Your study examines HLA gene combinations of participants, focusing on differences in risk of developing celiac disease between homozygosity and heterozygosity. Can you explain the difference between homozygosity and heterozygosity?

Dr. Liu: Homozygosity indicates that a child has inherited 2 copies of the same gene, one from each parent.  For example, a child that is DQ2 homozygous has 2 copies of DQ2.  A child that is heterozygous has only inherited one copy of DQ2.

Children who had two copies of the DR3-DQ2 gene were at the highest risk of developing both celiac disease autoimmunity (26%) and celiac disease (11%), while children with DR4-DQ8/DR8-DQ4, DR3-DQ2/DR4-DQ8, or homozygous DR4-DQ8 gene combinations, had a much lower risk of developing celiac disease autoimmunity. Can you explain why there seems to be a greatly increased risk for celiac disease autoimmunity and celiac disease in children with two copies of DR3-DQ2 as opposed to the other HLA combinations?

Dr. Liu: DQ2 molecules play an important role in interacting with specific gluten proteins, and then stimulating the immune system.   Basically, the more DQ2 you have, the more you will be able to stimulate the immune system and potentially activate celiac disease. 

Living in Sweden nearly doubled the risk of a child developing celiac disease as compared to those living in the United States. Can you expand upon the celiac disease prevalence differences between countries and the reasons this may have occurred?

Dr. Liu: There was a well-characterized epidemic of celiac disease in young children in the mid 80’s that was believed to be related to the way Swedish infants were introduced gluten in relation to breast feeding.  The incidence decreased after national changes were made in feeding practices in the mid-90’s.  We speculate that the incidence in Sweden is still higher possibly due still to the way infants are being fed in Sweden.  However, we are looking at other differences between countries, such as antibiotic use, frequency of infections, and many other factors.  Finally, there may be a gene that is of higher frequency in Swedes that may also influence risk.

You also found that girls had a higher risk of developing celiac disease than boys. Can you explain why this might have occurred?

Dr. Liu: This has been a consistent trend observed in Europe, but is starting to be recognized in the US.  We don’t understand why females have a higher risk of celiac disease, other than the fact that autoimmunity tends to be more common in females over males.

Are there any other study findings or implications you want to highlight?

Dr.
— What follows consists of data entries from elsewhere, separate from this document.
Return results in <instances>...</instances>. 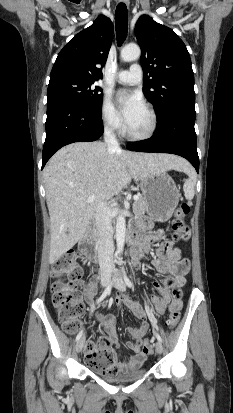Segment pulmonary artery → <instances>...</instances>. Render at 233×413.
<instances>
[{
    "label": "pulmonary artery",
    "mask_w": 233,
    "mask_h": 413,
    "mask_svg": "<svg viewBox=\"0 0 233 413\" xmlns=\"http://www.w3.org/2000/svg\"><path fill=\"white\" fill-rule=\"evenodd\" d=\"M115 79L122 84H137L142 80V69L140 65L133 64L128 70L118 72Z\"/></svg>",
    "instance_id": "obj_1"
}]
</instances>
Liu: It should be once again cautioned that not everyone that develops tTG antibodies will go on to develop celiac disease, particularly when we use a highly sensitive antibody assay (such as the one used in our study).  The development of celiac disease autoimmunity is just the first step towards celiac disease – in some, the antibodies may resolve, some may come and go, and many especially with higher levels will proceed to develop biopsy-proven celiac disease.  This is the nature of such long-term prospective birth cohort studies, and allows us to best understand the natural history of the development of childhood celiac disease.

Liu, E., Lee, H. S., Aronsson, C. A., Hagopian, W. A., Koletzko, S., Rewers, M. J., ... & Agardh, D. (2014). Risk of Pediatric Celiac Disease According to HLA Haplotype and Country. New England Journal of Medicine, 371(1), 42-49.